6. New York MTA Warns of 40% Subway Cut, Shedding 9,300 Jobs

As the economic fallout from the coronavirus deepens and no federal aid in sight, the U.S.’s largest mass-transport system says it has no choice. On Wednesday, New York’s Metropolitan Transportation Authority (MTA) said it will have to slash subways and buses by 40% and chop commuter rail service by half if aid doesn’t come from Washington. Fares and tolls will increase and roughly 9,300 jobs will also be eliminated. For everyday New Yorkers, who rely on mass transit as a way of life, the consequences are hard to overstate. The scale of the cuts threatens major disruptions for commuters and could exert a drag on the city’s economic recovery even after the pandemic recedes. 

7. India’s Economy to Struggle With Effects of Virus Through 2025

India will be worst-affected among the world’s major economies even after the pandemic wanes, with output 12% below pre-virus levels through the middle of the decade. Balance sheet stress that had been building before the coronavirus outbreak will probably worsen. The projected potential growth for India is at 4.5% over the next five years, lower than 6.5% before the virus. While the government has announced a slew of measures to support growth, they have fallen well short of expectations to boost demand, leaving the central bank to do much of the heavy-lifting. A paper published by the Reserve Bank of India last week predicted Asia’s third-largest economy has entered a historic technical recession.

8. South Africa Central Bank Holds Rate and Signals Next Move Is Up

South Africa’s central bank held its benchmark interest rate for a second straight meeting and signalled increases next year, even as its forecasts for the economy and inflation remain muted. The monetary policy committee held the repurchase rate at 3.5%, Governor Lesetja Kganyago said Thursday in an online briefing. Of the five members on the panel, three favoured an unchanged stance and two preferred a 25 basis-point cut, the same vote split as in September. The key rate remains at the lowest level since it was introduced in 1998 after a total easing of 300 basis points this year.

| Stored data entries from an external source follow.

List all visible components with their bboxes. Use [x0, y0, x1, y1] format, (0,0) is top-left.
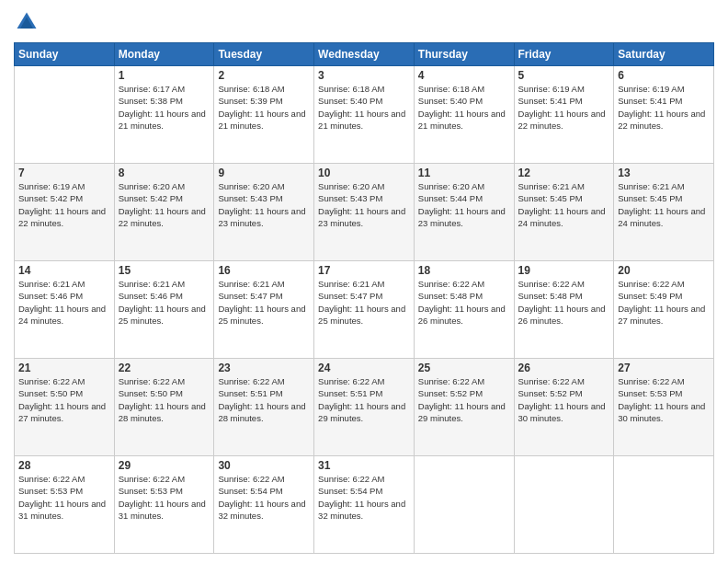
day-cell: 15Sunrise: 6:21 AMSunset: 5:46 PMDayligh… — [114, 261, 214, 359]
day-cell: 3Sunrise: 6:18 AMSunset: 5:40 PMDaylight… — [314, 66, 415, 164]
day-info: Sunrise: 6:21 AMSunset: 5:46 PMDaylight:… — [119, 278, 210, 327]
day-number: 21 — [18, 362, 110, 374]
day-cell: 30Sunrise: 6:22 AMSunset: 5:54 PMDayligh… — [214, 456, 314, 554]
day-info: Sunrise: 6:21 AMSunset: 5:45 PMDaylight:… — [518, 180, 610, 229]
day-number: 3 — [318, 69, 410, 82]
day-number: 14 — [18, 264, 110, 277]
day-number: 6 — [618, 69, 710, 82]
day-number: 10 — [318, 167, 410, 179]
day-cell — [15, 66, 115, 164]
day-cell: 7Sunrise: 6:19 AMSunset: 5:42 PMDaylight… — [15, 164, 115, 261]
day-info: Sunrise: 6:22 AMSunset: 5:53 PMDaylight:… — [119, 473, 210, 522]
day-number: 26 — [518, 362, 610, 374]
day-info: Sunrise: 6:19 AMSunset: 5:41 PMDaylight:… — [618, 83, 710, 132]
day-info: Sunrise: 6:22 AMSunset: 5:49 PMDaylight:… — [618, 278, 710, 327]
day-number: 7 — [18, 167, 110, 179]
day-cell: 16Sunrise: 6:21 AMSunset: 5:47 PMDayligh… — [214, 261, 314, 359]
day-number: 12 — [518, 167, 610, 179]
day-cell: 29Sunrise: 6:22 AMSunset: 5:53 PMDayligh… — [114, 456, 214, 554]
day-number: 28 — [18, 459, 110, 472]
header-cell-tuesday: Tuesday — [214, 43, 314, 66]
day-cell: 19Sunrise: 6:22 AMSunset: 5:48 PMDayligh… — [514, 261, 614, 359]
day-cell: 27Sunrise: 6:22 AMSunset: 5:53 PMDayligh… — [614, 359, 714, 456]
day-info: Sunrise: 6:22 AMSunset: 5:50 PMDaylight:… — [119, 375, 210, 424]
logo — [14, 9, 43, 35]
day-info: Sunrise: 6:22 AMSunset: 5:50 PMDaylight:… — [18, 375, 110, 424]
day-cell: 12Sunrise: 6:21 AMSunset: 5:45 PMDayligh… — [514, 164, 614, 261]
day-info: Sunrise: 6:21 AMSunset: 5:45 PMDaylight:… — [618, 180, 710, 229]
day-number: 18 — [418, 264, 510, 277]
day-cell: 14Sunrise: 6:21 AMSunset: 5:46 PMDayligh… — [15, 261, 115, 359]
day-number: 8 — [119, 167, 210, 179]
day-info: Sunrise: 6:18 AMSunset: 5:40 PMDaylight:… — [318, 83, 410, 132]
day-cell: 26Sunrise: 6:22 AMSunset: 5:52 PMDayligh… — [514, 359, 614, 456]
day-info: Sunrise: 6:18 AMSunset: 5:39 PMDaylight:… — [218, 83, 310, 132]
calendar-header-row: SundayMondayTuesdayWednesdayThursdayFrid… — [15, 43, 714, 66]
day-info: Sunrise: 6:20 AMSunset: 5:44 PMDaylight:… — [418, 180, 510, 229]
day-info: Sunrise: 6:22 AMSunset: 5:51 PMDaylight:… — [218, 375, 310, 424]
day-number: 11 — [418, 167, 510, 179]
day-cell: 23Sunrise: 6:22 AMSunset: 5:51 PMDayligh… — [214, 359, 314, 456]
day-cell: 31Sunrise: 6:22 AMSunset: 5:54 PMDayligh… — [314, 456, 415, 554]
day-info: Sunrise: 6:17 AMSunset: 5:38 PMDaylight:… — [119, 83, 210, 132]
day-info: Sunrise: 6:21 AMSunset: 5:46 PMDaylight:… — [18, 278, 110, 327]
day-info: Sunrise: 6:20 AMSunset: 5:43 PMDaylight:… — [318, 180, 410, 229]
day-cell — [514, 456, 614, 554]
header — [14, 9, 714, 35]
day-cell — [414, 456, 514, 554]
day-number: 24 — [318, 362, 410, 374]
week-row-0: 1Sunrise: 6:17 AMSunset: 5:38 PMDaylight… — [15, 66, 714, 164]
day-number: 4 — [418, 69, 510, 82]
page: SundayMondayTuesdayWednesdayThursdayFrid… — [0, 0, 728, 563]
week-row-4: 28Sunrise: 6:22 AMSunset: 5:53 PMDayligh… — [15, 456, 714, 554]
day-cell: 18Sunrise: 6:22 AMSunset: 5:48 PMDayligh… — [414, 261, 514, 359]
day-number: 19 — [518, 264, 610, 277]
day-number: 5 — [518, 69, 610, 82]
header-cell-saturday: Saturday — [614, 43, 714, 66]
day-info: Sunrise: 6:22 AMSunset: 5:48 PMDaylight:… — [518, 278, 610, 327]
day-info: Sunrise: 6:22 AMSunset: 5:52 PMDaylight:… — [418, 375, 510, 424]
day-number: 15 — [119, 264, 210, 277]
day-cell: 28Sunrise: 6:22 AMSunset: 5:53 PMDayligh… — [15, 456, 115, 554]
day-info: Sunrise: 6:19 AMSunset: 5:41 PMDaylight:… — [518, 83, 610, 132]
day-number: 20 — [618, 264, 710, 277]
day-info: Sunrise: 6:21 AMSunset: 5:47 PMDaylight:… — [318, 278, 410, 327]
day-cell: 6Sunrise: 6:19 AMSunset: 5:41 PMDaylight… — [614, 66, 714, 164]
day-number: 22 — [119, 362, 210, 374]
day-number: 25 — [418, 362, 510, 374]
day-number: 9 — [218, 167, 310, 179]
day-cell: 5Sunrise: 6:19 AMSunset: 5:41 PMDaylight… — [514, 66, 614, 164]
day-cell: 2Sunrise: 6:18 AMSunset: 5:39 PMDaylight… — [214, 66, 314, 164]
day-info: Sunrise: 6:18 AMSunset: 5:40 PMDaylight:… — [418, 83, 510, 132]
day-cell: 22Sunrise: 6:22 AMSunset: 5:50 PMDayligh… — [114, 359, 214, 456]
day-cell: 9Sunrise: 6:20 AMSunset: 5:43 PMDaylight… — [214, 164, 314, 261]
logo-icon — [14, 9, 40, 35]
day-cell: 13Sunrise: 6:21 AMSunset: 5:45 PMDayligh… — [614, 164, 714, 261]
day-cell: 8Sunrise: 6:20 AMSunset: 5:42 PMDaylight… — [114, 164, 214, 261]
day-number: 27 — [618, 362, 710, 374]
day-cell: 1Sunrise: 6:17 AMSunset: 5:38 PMDaylight… — [114, 66, 214, 164]
day-cell: 11Sunrise: 6:20 AMSunset: 5:44 PMDayligh… — [414, 164, 514, 261]
day-info: Sunrise: 6:19 AMSunset: 5:42 PMDaylight:… — [18, 180, 110, 229]
header-cell-monday: Monday — [114, 43, 214, 66]
day-info: Sunrise: 6:21 AMSunset: 5:47 PMDaylight:… — [218, 278, 310, 327]
day-number: 16 — [218, 264, 310, 277]
day-cell: 17Sunrise: 6:21 AMSunset: 5:47 PMDayligh… — [314, 261, 415, 359]
calendar-table: SundayMondayTuesdayWednesdayThursdayFrid… — [14, 42, 714, 554]
header-cell-thursday: Thursday — [414, 43, 514, 66]
day-number: 13 — [618, 167, 710, 179]
day-info: Sunrise: 6:22 AMSunset: 5:53 PMDaylight:… — [618, 375, 710, 424]
day-cell: 20Sunrise: 6:22 AMSunset: 5:49 PMDayligh… — [614, 261, 714, 359]
day-number: 2 — [218, 69, 310, 82]
day-number: 31 — [318, 459, 410, 472]
day-cell: 25Sunrise: 6:22 AMSunset: 5:52 PMDayligh… — [414, 359, 514, 456]
header-cell-sunday: Sunday — [15, 43, 115, 66]
day-number: 30 — [218, 459, 310, 472]
week-row-2: 14Sunrise: 6:21 AMSunset: 5:46 PMDayligh… — [15, 261, 714, 359]
day-cell — [614, 456, 714, 554]
day-number: 23 — [218, 362, 310, 374]
header-cell-friday: Friday — [514, 43, 614, 66]
day-info: Sunrise: 6:22 AMSunset: 5:51 PMDaylight:… — [318, 375, 410, 424]
day-number: 1 — [119, 69, 210, 82]
day-cell: 10Sunrise: 6:20 AMSunset: 5:43 PMDayligh… — [314, 164, 415, 261]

9. Russia COVID Cases Top 2 Million; Tokyo on Highest Alert

Russia surpassed 2 million Covid-19 infections, pushing its hospital system to the brink. The country has the fifth-most cases globally after the U.S., Brazil, India and France and has so far steered clear of a full lockdown during the second wave of the pandemic. In the U.S., deaths from the virus passed the grim milestone of 250,000 and New York City’s public school shutdown and the prospect of a crippled mass transit agency brought a new sense of vulnerability to the city. Tokyo is raising its virus alert to the highest level following a new record of daily cases, while South Australia began one of the world’s toughest lockdowns to contain a cluster of infections.

10. China Power Giant Makes Foray Into Mexican Renewables With Zuma

China’s State Power Investment Corp. is expanding in Latin America’s clean-energy market by acquiring Mexico’s largest independent renewables company. The energy giant known as SPIC bought Zuma Energia through its Hong Kong-based unit China Power International Holding. SPIC has more than $170 billion in assets across 41 countries, including wind, solar and hydropower projects in Brazil and Chile. The deal marks SPIC’s first move into Mexico and comes at a complicated time for the country’s renewable energy industry. Under the administration of President Andres Manuel Lopez Obrador, the nation has stepped up its defense of state energy producers Petroleos Mexicanos and Comision Federal de Electricidad by attempting to crack down on private competition. Still, SPIC is bullish on Mexico’s prospects.